Thanks for the tutorial. I was shown this pattern by a woman in her 90's who said it was her favorite pattern ever. I have the sample we made, but forgot how to do it. She called it corner to corner. I've bookmarker it to use soon.


----------



## JanieSue (Nov 30, 2011)

I first learned to make this afghan in the 70's from a older friend, I still have the afghan I made for my daughter when she was a baby. We called it brick stitch back then. It is a fun pattern to do and goes very fast, once I taught my Mom to make it, she would never make a different afghan. She always had one made up for a baby shower.


----------



## home niner (Jul 13, 2013)

Thank you for sharing this pattern


----------



## Irene P (Sep 20, 2013)

This is lovely! Thanks for sharing the pattern. This would be a good way to use up leftover yarns. These squares would also work well for a winter scarf.


----------



## Jean K (Sep 9, 2011)

sent you a PM.


----------



## Jean K (Sep 9, 2011)

sent you a PM.


----------



## clickyoursticks (Jan 31, 2013)

Some years back a friend showed me how to do this stitch and have made a few afghans like it.


----------



## Helma (Oct 6, 2012)

This sounds like the slanted box stitch . I have made several afghans with this stitch . I made one for each of the grands this past Christmas . It is an easy do . A good one for watching TV .


----------



## Susan from NC (Jan 23, 2013)

Thank you for sharing this with us. Your photos are wonderful and your pattern easy to follow. Looking forward to trying this one.


----------



## craftilady (Feb 1, 2011)

Thanks for sharing the pattern.


----------



## crossettman (May 23, 2011)

I'm crocheting a scarf out of this pattern out of a self-striping yarn. About half way through with it.


----------



## joyceann (Oct 16, 2011)

Thank you for sharing the pattern. It will be a wedding afghan for our 'adopted' daughter. She will love it.

Joyce


----------



## maryjaye (Apr 25, 2011)

It looks similar to the Corner To Corner Throw.


----------



## brdlvr27 (Nov 12, 2011)

Really pretty pattern regardless of what you make out of it.


----------



## Mary Ellen Riggs (Aug 2, 2013)

I like the pattern and would like to try it but for some reason I can't seem to get it to copy so I can put it in my pattern book folder. Do you have any suggestions?

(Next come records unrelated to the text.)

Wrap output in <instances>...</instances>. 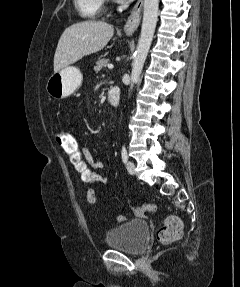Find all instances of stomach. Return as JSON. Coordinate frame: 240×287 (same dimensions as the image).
<instances>
[{"label": "stomach", "instance_id": "stomach-1", "mask_svg": "<svg viewBox=\"0 0 240 287\" xmlns=\"http://www.w3.org/2000/svg\"><path fill=\"white\" fill-rule=\"evenodd\" d=\"M81 71L73 66H67L54 73L48 79L46 91L54 99H63L72 95L82 84Z\"/></svg>", "mask_w": 240, "mask_h": 287}]
</instances>
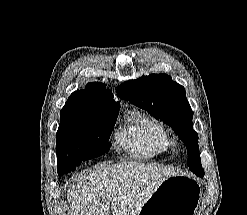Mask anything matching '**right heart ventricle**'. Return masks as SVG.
<instances>
[{"label": "right heart ventricle", "mask_w": 247, "mask_h": 215, "mask_svg": "<svg viewBox=\"0 0 247 215\" xmlns=\"http://www.w3.org/2000/svg\"><path fill=\"white\" fill-rule=\"evenodd\" d=\"M116 142L136 159H155L170 148L168 132L162 122L140 111H132L116 132Z\"/></svg>", "instance_id": "1"}]
</instances>
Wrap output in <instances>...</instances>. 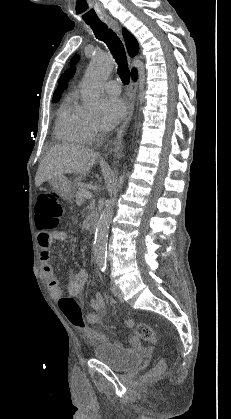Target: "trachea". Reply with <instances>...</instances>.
Instances as JSON below:
<instances>
[{
	"instance_id": "obj_1",
	"label": "trachea",
	"mask_w": 231,
	"mask_h": 419,
	"mask_svg": "<svg viewBox=\"0 0 231 419\" xmlns=\"http://www.w3.org/2000/svg\"><path fill=\"white\" fill-rule=\"evenodd\" d=\"M87 24L93 30L95 37L107 44L118 64V74L122 82L127 85L130 80V71L121 40L112 29H108L107 25L101 21L87 22Z\"/></svg>"
}]
</instances>
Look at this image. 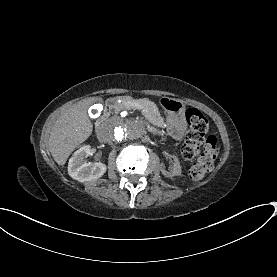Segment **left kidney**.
<instances>
[{
  "mask_svg": "<svg viewBox=\"0 0 277 277\" xmlns=\"http://www.w3.org/2000/svg\"><path fill=\"white\" fill-rule=\"evenodd\" d=\"M175 161V166L172 170L166 171L163 167H161V172L165 177L172 178L173 176H180L182 174L181 164L179 159L176 156H173Z\"/></svg>",
  "mask_w": 277,
  "mask_h": 277,
  "instance_id": "5707ae66",
  "label": "left kidney"
}]
</instances>
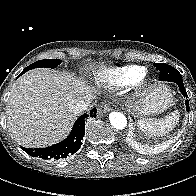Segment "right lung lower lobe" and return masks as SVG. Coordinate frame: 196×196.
<instances>
[{
    "label": "right lung lower lobe",
    "instance_id": "98d812e1",
    "mask_svg": "<svg viewBox=\"0 0 196 196\" xmlns=\"http://www.w3.org/2000/svg\"><path fill=\"white\" fill-rule=\"evenodd\" d=\"M25 73V72H24ZM23 74V72L21 73ZM20 74V75H21ZM19 75V76H20ZM97 110L94 108L90 114H83L75 122L70 135L60 143L46 148H22L27 154L43 159H60L76 153L81 146L84 137L85 122L88 117H96Z\"/></svg>",
    "mask_w": 196,
    "mask_h": 196
}]
</instances>
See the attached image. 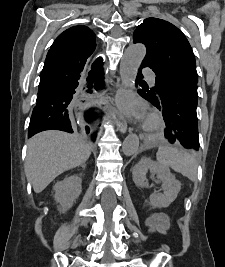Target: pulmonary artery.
Returning a JSON list of instances; mask_svg holds the SVG:
<instances>
[{
	"instance_id": "pulmonary-artery-1",
	"label": "pulmonary artery",
	"mask_w": 225,
	"mask_h": 267,
	"mask_svg": "<svg viewBox=\"0 0 225 267\" xmlns=\"http://www.w3.org/2000/svg\"><path fill=\"white\" fill-rule=\"evenodd\" d=\"M143 72L147 76V78L149 79L150 83L152 85H154L155 84V78H156L154 71L149 69V68H145Z\"/></svg>"
}]
</instances>
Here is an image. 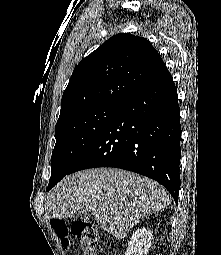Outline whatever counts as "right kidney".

Mary Ellen Riggs, Michigan, USA


----------



## hasamod41 (Sep 1, 2011)

Thanks for the pattern, It looks real nice


----------



## skrobert (Sep 1, 2011)

It is lovely and thank you for sharing. I do have a question.....there was an older lady that tried to show me how to do 'something' like this stitch and I was just not with it. Could this also be called 'Pig's Ear' stitch/blanket..... kinda looks like it but again I am not sure. I love it and I think it will be perfect for me to make a lap throw for watching tv at night. Thank you again for posting this pattern.


----------



## tvarnas (Apr 18, 2013)

Mary Ellen Riggs said:


> I like the pattern and would like to try it but for some reason I can't seem to get it to copy so I can put it in my pattern book folder. Do you have any suggestions?
> 
> Mary Ellen Riggs, Michigan, USA


Did you highlight and copy to Word? That's the only way I know to copy.


----------



## skrobert (Sep 1, 2011)

tvamas - that is how I did it, highlight and copy to word then save it.


----------



## CarolBest (Sep 14, 2011)

Thank you. I will use this. Carol


----------



## SweetPandora (May 9, 2013)

There is a Facebook page dedicated to these patterns. Some of the color combinations are stunning!


----------



## Irene P (Sep 20, 2013)

crossettman said:


> I'm crocheting a scarf out of this pattern out of a self-striping yarn. About half way through with it.


The scarf is not a bad idea. Post a picture when you finish it so we can see it.


----------



## Suecpee (Dec 24, 2013)

Wow, love the afghan, didn't understand the directions (as I am just relearning how to crochet), but the pictures are wonderful and will help with the instructions. I, thank you, for posting this and will try a square first before I attempt an afghan.


----------



## janquito (Apr 22, 2011)

I made an afghan using this pattern over 20 years ago. I love it; quick & easy.


----------



## Irene P (Sep 20, 2013)

tvarnas said:


> Did you highlight and copy to Word? That's the only way I know to copy.


I highlighted it and copied it to Microsoft Word and saved it. Give this a shot.


----------



## arkynana (Apr 11, 2011)

Thank you for the 'tutorial' pictures - I'm looking forward to trying this :sm24:


----------



## Nanamel14 (Aug 4, 2016)

Thank you for sharing...I have bookmarked so can find again later


----------



## Curmudgeon (Dec 4, 2017)

Thanks MUCH!


----------